Today’s the first of a new series we’ve been working on, our monthly reading lists. We love books. There isn’t anything quite as powerful and valuable to us humans as a species, than our ability to read and write. Books offer us insights that we may not usually find otherwise in our daily lives. If you’re someone who loves books too, you’ll be able to relate with this.

Each month, we pick a book that we love, and talk about it. Any book that was a good read for us will be talked about here, with new books on each month’s episode, to keep things fresh. The goal is for us to share with each of you something valuable we picked up from the books we enjoyed, and hopefully provide some ideas that you might resonate with as well. Most of the books we’ll talk about are easy to find online on Amazon, Kindle, Audible and maybe even your local bookstore. So without further ado, here’s our reading list for December 2022.

1. Stillness Is the Key - By Ryan Holiday

Bhuwan's book choice for December 2022, is 'Stillness Is the Key', by Ryan Holiday. After a long stressful year, he was searching for a book that would either challenge his beliefs or help him self reflect more deeply, to slow down his fast paced life.

Ryan Holiday is a successful author today, who used to be a full time media strategist and founded a creative agency called Brass Check, and worked for clients like Google, TASER and Complex. He is known for bringing ancient Greek philosophy of Stoicism to life and making it relatable to our daily lives. In this book, he deliberately does not use the term meditate or meditation as he talks more about finding stillness in nature, walks, work, living in the moment and enjoying the journey rather than jumping from target to target or goal to goal.

There were several examples throughout the book as he transitioned from one chapter to another, but one particular one made Bhuwan self reflect for a couple of days.

"I would like to quote a section from the book to emphasise my point of living in the moment":

'"In the archery master Awa Kenzo's school, he famously never taught students how to deliberately aim and shoot to hit the target.

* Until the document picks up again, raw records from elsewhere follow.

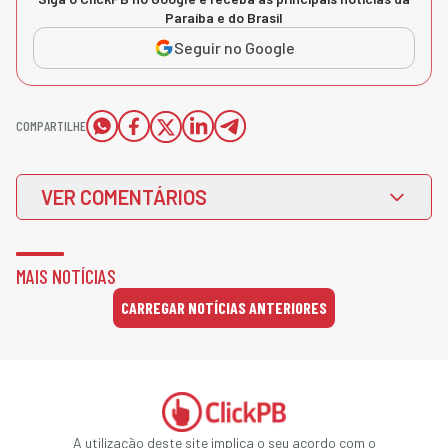
Paraíba e do Brasil
Seguir no Google
COMPARTILHE
VER COMENTÁRIOS
MAIS NOTÍCIAS
CARREGAR NOTÍCIAS ANTERIORES
A utilização deste site implica o seu acordo com o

Mastery of the bow, Kenzo knew, only came from mastery of a mental skill: detachment. The hits on the target" - outward proof and confirmation of your purposelessness at its highest, of your egolessness, your self abandonment or whatever you like to call this state.

What is this state supposed to be - stillness? Ability to let go, loosen up and release the tension. Instead, focusing on individual steps, embracing the process, giving up the chase, we'll think better, clearer, because we aren't thinking so hard. The closer one is to mastery, the less they care about results. They're consumed in the process and the actions they control."

"This particular section made me self reflect about having structured goals in life. How much importance I gave them personally. If I do not achieve them, I feel like a failure. But I realised that I have been extremely petty and narrow minded most of my life. I am also into Japanese philosophy. Often, Japanese teachings are glorified from Buddhism and there is a term 'Ichigyo Zanmai' - The practice of one thing at a time - full concentration on task at hand. In today's world, multitasking and productivity are the two buzz words used all around but we do not realise that the quality of work does not match when we practice Ichigyo Zanmai. Despite knowing this term and its effects, we often fail to practically implement it in our daily lives.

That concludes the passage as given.